#### Work task
An exact transcription of every record below is required, with the pictures left out.

#### Dataset excerpts
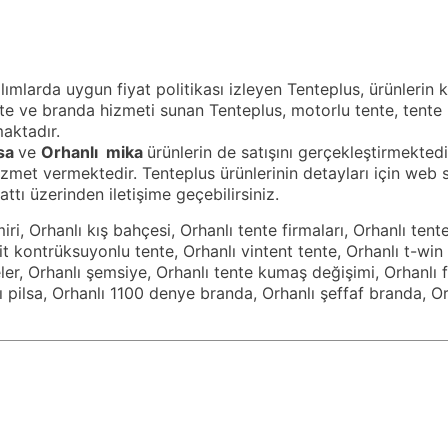
alımlarda uygun fiyat politikası izleyen Tenteplus, ürünlerin
ente ve branda hizmeti sunan Tenteplus, motorlu tente, tent
maktadır.
lsa
ve
Orhanlı
mika
ürünlerin de satışını gerçekleştirmektedi
et vermektedir. Tenteplus ürünlerinin detayları için web sit
ı üzerinden iletişime geçebilirsiniz.
ri, Orhanlı kış bahçesi, Orhanlı tente firmaları, Orhanlı tente 
bit kontrüksuyonlu tente, Orhanlı vintent tente, Orhanlı t-win
nteler, Orhanlı şemsiye, Orhanlı tente kumaş değişimi, Orhanlı
lı pilsa, Orhanlı 1100 denye branda, Orhanlı şeffaf branda,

#### Solution to this exercise
alımlarda uygun fiyat politikası izleyen Tenteplus, ürünlerin
ente ve branda hizmeti sunan Tenteplus, motorlu tente, tent
maktadır.
lsa
ve
Orhanlı
mika
ürünlerin de satışını gerçekleştirmektedi
et vermektedir. Tenteplus ürünlerinin detayları için web sit
ı üzerinden iletişime geçebilirsiniz.
ri, Orhanlı kış bahçesi, Orhanlı tente firmaları, Orhanlı tente 
bit kontrüksuyonlu tente, Orhanlı vintent tente, Orhanlı t-win
nteler, Orhanlı şemsiye, Orhanlı tente kumaş değişimi, Orhanlı
lı pilsa, Orhanlı 1100 denye branda, Orhanlı şeffaf branda,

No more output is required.